Network applications require successful end-to-end communication. Traffic may traverse multiple routers on one network or even multiple networks before reaching the destination host. Therefore, to provide an end-to-end QoS guarantee, an overall network deployment is required. Service models are used to provide an end-to-end QoS guarantee based on specific requirements.
QoS provides the following types of service models:
Best-Effort is the default service model on the Internet and applies to various network applications, such as FTP and email. It is the simplest service model. Without network approval or notification, an application can send any number of packets at any time. The network then makes its best attempt to send the packets but does not provide any guarantee for performance.
The Best-Effort model applies to services that have low requirements for delay and reliability.
Before sending a packet, IntServ uses signaling to apply for a specific level of service from the network. The application first notifies the network of its traffic parameters and specific service qualities, such as bandwidths and delays. After receiving a confirmation that sufficient resources have been reserved, the application sends the packets. The network maintains a state for each packet flow and executes QoS behaviors based on this state to fulfill the promise made to the application. The packets must be controlled within the range described by the traffic parameters.
IntServ uses the Resource Reservation Protocol (RSVP) as signaling, and adopts connection-oriented transmission. RSVP is a transport layer protocol and does not transmit data at the application layer. Like ICMP, RSVP functions as a network control protocol and transmits resource reservation messages between nodes.
When RSVP is used for end-to-end communication, the routers including the core routers on the end-to-end network maintain a soft state for each data flow.
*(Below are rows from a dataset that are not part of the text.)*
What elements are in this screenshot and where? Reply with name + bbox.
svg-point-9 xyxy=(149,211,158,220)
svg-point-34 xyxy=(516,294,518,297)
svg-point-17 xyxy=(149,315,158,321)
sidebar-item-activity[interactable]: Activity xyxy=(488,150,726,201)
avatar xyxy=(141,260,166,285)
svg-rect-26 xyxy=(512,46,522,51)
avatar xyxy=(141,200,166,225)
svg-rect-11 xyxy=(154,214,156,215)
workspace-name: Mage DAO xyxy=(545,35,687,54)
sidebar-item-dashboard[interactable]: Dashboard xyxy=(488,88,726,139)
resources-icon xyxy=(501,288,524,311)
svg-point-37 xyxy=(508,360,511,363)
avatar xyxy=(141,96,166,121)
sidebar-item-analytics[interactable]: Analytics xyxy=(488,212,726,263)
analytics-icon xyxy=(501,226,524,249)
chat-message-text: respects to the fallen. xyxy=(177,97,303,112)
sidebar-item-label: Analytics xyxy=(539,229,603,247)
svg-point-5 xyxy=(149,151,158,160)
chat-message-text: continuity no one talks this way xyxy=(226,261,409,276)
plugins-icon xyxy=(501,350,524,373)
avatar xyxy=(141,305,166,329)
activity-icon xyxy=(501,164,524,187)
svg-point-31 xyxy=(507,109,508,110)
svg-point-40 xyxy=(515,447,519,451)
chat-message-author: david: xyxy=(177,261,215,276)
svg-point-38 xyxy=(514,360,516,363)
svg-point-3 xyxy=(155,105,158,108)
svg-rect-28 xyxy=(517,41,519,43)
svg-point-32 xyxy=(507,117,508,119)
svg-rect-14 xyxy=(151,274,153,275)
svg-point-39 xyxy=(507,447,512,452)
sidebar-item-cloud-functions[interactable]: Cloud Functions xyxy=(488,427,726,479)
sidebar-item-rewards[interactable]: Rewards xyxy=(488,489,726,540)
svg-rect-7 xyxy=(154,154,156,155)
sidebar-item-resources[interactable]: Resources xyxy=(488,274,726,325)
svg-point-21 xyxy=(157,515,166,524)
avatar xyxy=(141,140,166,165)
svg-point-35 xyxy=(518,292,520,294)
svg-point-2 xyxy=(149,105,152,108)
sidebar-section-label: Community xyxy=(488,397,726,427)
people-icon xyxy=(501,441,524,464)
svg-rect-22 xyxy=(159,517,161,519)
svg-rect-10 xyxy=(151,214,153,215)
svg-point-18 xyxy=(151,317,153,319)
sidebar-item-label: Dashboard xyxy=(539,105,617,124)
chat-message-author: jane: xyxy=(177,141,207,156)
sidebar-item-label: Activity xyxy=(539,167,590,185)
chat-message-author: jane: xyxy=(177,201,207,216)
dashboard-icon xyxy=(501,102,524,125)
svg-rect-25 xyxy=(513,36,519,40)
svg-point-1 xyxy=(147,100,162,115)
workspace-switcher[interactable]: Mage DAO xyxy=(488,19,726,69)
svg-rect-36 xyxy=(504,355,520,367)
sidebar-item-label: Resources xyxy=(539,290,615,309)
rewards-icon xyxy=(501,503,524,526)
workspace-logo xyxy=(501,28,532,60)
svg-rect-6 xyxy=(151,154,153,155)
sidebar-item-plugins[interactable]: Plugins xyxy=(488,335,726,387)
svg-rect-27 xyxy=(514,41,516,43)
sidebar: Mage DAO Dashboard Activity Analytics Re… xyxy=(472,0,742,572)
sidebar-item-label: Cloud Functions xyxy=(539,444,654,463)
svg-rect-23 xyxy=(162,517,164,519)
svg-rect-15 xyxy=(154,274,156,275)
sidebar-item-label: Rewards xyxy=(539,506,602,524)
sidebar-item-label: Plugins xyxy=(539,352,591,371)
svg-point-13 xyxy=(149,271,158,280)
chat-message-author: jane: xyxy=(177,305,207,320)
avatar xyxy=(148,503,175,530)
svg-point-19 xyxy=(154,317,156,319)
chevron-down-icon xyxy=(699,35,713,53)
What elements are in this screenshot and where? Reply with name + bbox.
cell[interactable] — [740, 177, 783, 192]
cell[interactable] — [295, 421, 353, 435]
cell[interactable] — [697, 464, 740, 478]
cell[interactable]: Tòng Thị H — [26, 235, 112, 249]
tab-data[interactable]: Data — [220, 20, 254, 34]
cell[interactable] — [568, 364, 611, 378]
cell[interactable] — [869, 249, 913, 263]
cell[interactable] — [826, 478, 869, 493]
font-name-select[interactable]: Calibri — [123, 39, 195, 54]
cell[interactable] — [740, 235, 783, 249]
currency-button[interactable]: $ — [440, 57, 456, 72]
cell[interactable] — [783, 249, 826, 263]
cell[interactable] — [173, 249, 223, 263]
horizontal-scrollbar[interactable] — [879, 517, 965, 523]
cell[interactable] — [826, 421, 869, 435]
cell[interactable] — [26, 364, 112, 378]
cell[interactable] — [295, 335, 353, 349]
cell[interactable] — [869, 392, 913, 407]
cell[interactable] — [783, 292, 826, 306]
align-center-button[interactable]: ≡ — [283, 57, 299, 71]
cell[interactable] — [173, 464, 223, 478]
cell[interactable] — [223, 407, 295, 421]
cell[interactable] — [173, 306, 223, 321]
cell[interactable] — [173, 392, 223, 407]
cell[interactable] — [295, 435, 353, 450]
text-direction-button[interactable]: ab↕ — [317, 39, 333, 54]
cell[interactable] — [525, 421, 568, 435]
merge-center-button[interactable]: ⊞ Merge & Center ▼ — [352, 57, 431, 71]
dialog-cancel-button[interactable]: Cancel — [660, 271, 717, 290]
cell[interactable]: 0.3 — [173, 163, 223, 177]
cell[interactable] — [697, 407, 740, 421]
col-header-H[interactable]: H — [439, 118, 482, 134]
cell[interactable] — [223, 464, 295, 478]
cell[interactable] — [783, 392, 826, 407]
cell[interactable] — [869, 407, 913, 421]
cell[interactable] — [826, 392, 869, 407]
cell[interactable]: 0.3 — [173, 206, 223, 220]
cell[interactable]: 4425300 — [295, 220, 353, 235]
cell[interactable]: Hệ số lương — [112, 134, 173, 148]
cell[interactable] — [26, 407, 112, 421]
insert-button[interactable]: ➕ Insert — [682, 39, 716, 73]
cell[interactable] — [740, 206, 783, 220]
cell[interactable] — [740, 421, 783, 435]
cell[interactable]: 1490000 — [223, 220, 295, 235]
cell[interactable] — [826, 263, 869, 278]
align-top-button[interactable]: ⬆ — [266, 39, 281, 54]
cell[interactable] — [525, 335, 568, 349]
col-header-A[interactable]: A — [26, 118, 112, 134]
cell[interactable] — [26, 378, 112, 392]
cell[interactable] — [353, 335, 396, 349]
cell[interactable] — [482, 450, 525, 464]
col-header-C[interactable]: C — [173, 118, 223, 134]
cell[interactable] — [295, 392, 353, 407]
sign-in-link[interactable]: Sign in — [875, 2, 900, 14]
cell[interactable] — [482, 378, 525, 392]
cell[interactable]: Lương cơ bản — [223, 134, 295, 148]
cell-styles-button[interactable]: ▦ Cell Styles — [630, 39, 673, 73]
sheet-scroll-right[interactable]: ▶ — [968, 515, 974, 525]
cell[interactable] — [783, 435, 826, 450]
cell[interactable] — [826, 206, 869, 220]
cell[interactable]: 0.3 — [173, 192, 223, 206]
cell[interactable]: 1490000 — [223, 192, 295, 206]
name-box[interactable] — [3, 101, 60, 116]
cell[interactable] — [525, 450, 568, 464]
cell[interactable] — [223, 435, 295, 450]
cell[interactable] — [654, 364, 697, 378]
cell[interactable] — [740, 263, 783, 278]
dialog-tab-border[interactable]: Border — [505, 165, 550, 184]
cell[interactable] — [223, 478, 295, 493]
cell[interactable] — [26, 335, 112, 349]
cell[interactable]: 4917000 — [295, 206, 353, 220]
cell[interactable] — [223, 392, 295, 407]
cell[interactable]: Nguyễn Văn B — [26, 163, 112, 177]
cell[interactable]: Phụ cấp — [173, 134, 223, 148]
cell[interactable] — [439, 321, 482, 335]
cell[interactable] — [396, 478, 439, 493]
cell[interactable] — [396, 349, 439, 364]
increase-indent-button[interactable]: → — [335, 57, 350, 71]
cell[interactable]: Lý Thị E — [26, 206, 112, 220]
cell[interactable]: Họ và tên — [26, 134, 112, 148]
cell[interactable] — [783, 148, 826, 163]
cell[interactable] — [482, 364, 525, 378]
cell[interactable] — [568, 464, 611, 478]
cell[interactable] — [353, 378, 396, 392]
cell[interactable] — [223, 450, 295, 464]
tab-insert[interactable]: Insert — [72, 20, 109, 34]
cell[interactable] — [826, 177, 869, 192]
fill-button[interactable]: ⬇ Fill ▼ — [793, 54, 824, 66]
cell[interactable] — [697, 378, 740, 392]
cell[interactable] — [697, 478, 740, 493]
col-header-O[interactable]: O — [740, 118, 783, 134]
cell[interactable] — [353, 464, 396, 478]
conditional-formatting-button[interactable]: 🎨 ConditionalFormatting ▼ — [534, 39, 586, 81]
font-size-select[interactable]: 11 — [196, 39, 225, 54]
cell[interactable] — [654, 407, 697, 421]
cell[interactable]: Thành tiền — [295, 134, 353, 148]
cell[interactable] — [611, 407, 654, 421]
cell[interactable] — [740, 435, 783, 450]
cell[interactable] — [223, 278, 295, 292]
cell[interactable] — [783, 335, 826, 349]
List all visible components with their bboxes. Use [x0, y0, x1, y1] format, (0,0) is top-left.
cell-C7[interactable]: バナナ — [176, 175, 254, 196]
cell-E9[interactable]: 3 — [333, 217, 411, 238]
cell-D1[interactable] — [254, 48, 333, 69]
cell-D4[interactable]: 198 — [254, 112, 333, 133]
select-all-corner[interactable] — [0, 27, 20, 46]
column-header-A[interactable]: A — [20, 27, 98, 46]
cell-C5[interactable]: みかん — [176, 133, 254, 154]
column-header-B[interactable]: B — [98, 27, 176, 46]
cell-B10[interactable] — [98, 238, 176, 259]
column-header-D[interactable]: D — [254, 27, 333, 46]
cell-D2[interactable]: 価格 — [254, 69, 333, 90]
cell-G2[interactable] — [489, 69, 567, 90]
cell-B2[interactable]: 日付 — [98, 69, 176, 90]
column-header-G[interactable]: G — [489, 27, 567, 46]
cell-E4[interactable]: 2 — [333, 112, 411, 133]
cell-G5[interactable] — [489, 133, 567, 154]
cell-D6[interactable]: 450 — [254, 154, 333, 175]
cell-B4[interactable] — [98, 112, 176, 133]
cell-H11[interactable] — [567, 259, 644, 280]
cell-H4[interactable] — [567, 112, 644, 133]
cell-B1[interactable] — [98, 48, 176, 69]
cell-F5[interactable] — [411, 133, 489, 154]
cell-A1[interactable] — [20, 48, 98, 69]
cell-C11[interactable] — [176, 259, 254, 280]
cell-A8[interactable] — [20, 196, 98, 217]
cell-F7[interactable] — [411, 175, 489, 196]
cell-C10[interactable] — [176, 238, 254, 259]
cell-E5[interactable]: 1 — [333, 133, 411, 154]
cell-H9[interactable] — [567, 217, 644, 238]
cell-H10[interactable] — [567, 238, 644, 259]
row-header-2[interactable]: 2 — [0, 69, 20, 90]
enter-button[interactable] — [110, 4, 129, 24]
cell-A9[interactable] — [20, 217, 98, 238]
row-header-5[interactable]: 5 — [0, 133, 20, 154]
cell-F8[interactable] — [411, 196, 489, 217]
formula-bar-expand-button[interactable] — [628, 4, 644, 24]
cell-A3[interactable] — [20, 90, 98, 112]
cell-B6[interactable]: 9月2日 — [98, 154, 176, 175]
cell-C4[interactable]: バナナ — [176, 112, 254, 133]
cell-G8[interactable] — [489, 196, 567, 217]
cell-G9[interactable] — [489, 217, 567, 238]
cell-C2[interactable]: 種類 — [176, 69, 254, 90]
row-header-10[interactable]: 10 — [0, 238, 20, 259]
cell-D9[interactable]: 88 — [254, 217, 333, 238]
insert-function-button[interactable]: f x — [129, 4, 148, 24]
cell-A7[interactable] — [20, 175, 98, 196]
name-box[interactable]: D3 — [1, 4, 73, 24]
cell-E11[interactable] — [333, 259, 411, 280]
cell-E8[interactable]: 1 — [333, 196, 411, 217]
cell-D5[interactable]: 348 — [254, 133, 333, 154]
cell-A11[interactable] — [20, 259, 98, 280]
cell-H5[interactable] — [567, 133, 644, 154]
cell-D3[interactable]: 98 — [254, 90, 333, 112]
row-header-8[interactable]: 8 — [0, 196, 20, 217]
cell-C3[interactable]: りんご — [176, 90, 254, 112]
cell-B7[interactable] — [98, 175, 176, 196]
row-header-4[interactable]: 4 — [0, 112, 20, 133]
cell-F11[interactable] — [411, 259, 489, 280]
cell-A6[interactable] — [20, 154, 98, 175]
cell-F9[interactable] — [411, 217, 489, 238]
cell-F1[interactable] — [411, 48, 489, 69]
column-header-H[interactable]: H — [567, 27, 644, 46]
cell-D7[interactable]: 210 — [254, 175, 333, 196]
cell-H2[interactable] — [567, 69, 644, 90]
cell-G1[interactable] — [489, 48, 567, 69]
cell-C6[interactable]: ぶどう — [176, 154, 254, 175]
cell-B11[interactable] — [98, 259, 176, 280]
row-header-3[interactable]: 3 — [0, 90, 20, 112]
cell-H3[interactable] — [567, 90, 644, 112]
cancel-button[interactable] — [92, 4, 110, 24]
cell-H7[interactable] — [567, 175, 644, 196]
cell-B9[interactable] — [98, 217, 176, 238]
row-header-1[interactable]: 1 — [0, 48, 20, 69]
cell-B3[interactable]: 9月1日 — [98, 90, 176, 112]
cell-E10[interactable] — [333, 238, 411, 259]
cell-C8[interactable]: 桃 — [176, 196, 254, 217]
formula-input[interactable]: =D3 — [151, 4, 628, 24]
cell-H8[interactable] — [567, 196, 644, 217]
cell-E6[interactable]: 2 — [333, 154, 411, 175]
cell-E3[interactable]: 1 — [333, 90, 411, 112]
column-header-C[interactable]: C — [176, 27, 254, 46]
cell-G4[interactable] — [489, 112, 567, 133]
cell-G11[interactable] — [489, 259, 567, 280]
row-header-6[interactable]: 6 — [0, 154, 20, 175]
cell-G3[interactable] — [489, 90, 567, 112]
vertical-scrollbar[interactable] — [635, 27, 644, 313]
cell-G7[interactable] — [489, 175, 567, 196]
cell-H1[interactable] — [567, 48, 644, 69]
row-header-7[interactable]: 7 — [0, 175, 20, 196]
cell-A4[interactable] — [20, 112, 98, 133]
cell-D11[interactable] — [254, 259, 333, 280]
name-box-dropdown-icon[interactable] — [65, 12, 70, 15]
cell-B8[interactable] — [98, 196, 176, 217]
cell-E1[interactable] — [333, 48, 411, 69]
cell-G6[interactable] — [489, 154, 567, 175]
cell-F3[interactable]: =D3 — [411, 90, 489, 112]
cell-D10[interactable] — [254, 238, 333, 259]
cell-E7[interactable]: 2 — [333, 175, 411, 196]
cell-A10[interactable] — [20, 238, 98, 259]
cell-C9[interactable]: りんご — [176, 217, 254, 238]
A soft state is a temporary state that refreshes periodically using RSVP messages. Routers check whether sufficient resources can be reserved based on these RSVP messages. The path is available only when all involved routers can provide sufficient resources.
IntServ uses RSVP to apply for resources over the entire network, requiring that all nodes on the end-to-end network support RSVP. In addition, each node periodically exchanges state information with its neighbor, consuming a large number of resources. More importantly, all nodes on the network maintain a state for each data flow. On the backbone network, however, there are millions of data flows. Therefore, the IntServ model applies to edge networks and does not widely apply to the backbone network.
DiffServ classifies packets on the network into multiple classes for differentiated processing. When traffic congestion occurs, classes with a higher priority are given preference. This function allows packets to be differentiated and to have different packet loss rates, delays, and jitters. Packets of the same class are aggregated and sent as a whole to ensure the same delay, jitter, and packet loss rate.
In the DiffServ model, edge routers classify and aggregate traffic. Edge routers classify packets based on a combination of fields, such as the source and destination addresses of packets, precedence in the ToS field, and protocol type. Edge routers also re-mark packets with different priorities, which can be identified by other routers for resource allocation and traffic control. Therefore, DiffServ is a flow-based QoS model.
Compared with IntServ, DiffServ requires no signaling. In the DiffServ model, an application does not need to apply for network resources before transmitting packets. Instead, the application notifies the network nodes of its QoS requirements by setting QoS parameters in IP packet headers. The network does not maintain a state for each data flow but provides differentiated services based on the QoS parameters of each.
DiffServ takes full advantage of network flexibility and extensibility and transforms information in packets into per-hop behaviors, greatly reducing signaling operations. Therefore, DiffServ not only adapts to Internet service provider (ISP) networks but also accelerates IP QoS applications on live networks.